Work task
Search the records for the word "bioactivity" and report each line that has it.

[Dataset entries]
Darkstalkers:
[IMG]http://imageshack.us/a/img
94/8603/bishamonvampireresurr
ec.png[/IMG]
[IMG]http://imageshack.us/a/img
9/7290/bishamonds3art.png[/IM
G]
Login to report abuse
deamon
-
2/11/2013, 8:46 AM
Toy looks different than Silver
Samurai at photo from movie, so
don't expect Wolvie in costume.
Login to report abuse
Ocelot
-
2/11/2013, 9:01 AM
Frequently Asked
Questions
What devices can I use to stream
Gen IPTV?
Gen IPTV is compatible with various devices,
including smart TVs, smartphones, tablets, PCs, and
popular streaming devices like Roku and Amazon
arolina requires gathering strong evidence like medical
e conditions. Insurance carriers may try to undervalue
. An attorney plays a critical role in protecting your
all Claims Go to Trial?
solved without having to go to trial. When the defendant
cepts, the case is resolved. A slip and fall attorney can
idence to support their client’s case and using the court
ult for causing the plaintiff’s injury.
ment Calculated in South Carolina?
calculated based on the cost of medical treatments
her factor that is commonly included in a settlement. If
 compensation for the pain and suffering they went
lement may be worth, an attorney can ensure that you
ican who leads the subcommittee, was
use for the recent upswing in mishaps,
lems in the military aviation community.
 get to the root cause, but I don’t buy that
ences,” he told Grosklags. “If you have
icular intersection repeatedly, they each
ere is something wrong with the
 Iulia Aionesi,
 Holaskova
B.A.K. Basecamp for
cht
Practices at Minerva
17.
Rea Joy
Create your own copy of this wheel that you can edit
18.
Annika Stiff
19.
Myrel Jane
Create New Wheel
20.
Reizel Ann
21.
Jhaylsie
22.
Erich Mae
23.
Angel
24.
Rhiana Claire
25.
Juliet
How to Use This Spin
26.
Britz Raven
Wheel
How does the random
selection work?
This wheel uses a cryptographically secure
---
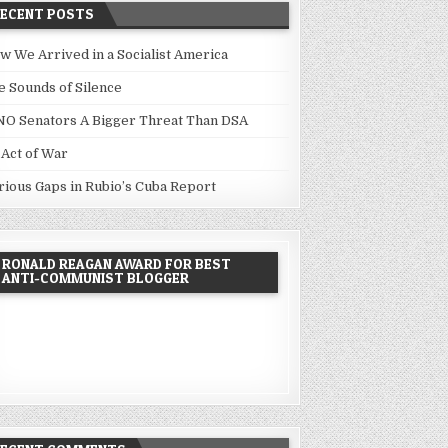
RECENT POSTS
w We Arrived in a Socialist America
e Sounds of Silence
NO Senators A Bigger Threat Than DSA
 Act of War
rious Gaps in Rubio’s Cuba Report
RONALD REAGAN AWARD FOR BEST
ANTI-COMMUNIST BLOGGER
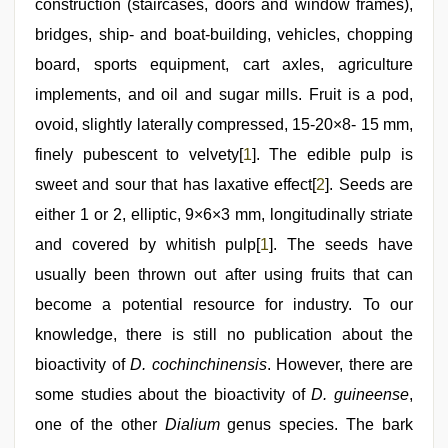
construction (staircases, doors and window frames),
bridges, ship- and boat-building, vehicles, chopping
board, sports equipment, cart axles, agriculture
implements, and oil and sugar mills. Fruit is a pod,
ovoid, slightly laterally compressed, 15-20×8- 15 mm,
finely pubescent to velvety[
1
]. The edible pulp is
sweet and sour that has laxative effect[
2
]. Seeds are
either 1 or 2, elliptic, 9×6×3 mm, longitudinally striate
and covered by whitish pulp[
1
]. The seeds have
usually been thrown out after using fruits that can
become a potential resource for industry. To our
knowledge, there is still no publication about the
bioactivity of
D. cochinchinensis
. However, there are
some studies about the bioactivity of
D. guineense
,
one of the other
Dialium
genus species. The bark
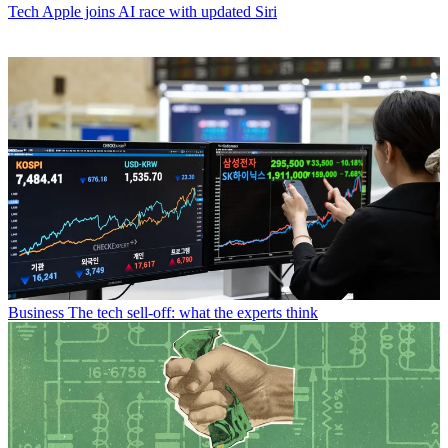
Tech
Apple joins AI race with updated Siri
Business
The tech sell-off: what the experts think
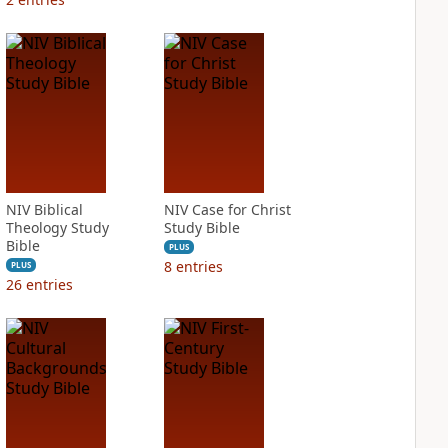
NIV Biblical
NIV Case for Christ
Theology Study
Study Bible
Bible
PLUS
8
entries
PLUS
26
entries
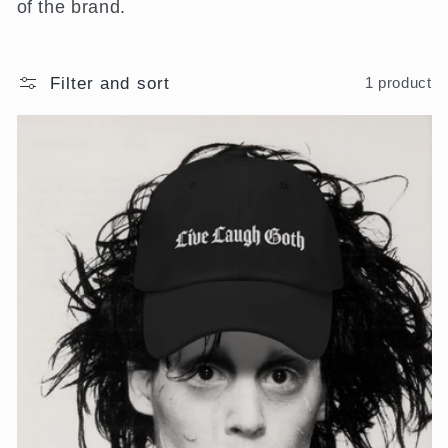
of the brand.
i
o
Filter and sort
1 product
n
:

Answer section
bioactivity of
some studies about the bioactivity of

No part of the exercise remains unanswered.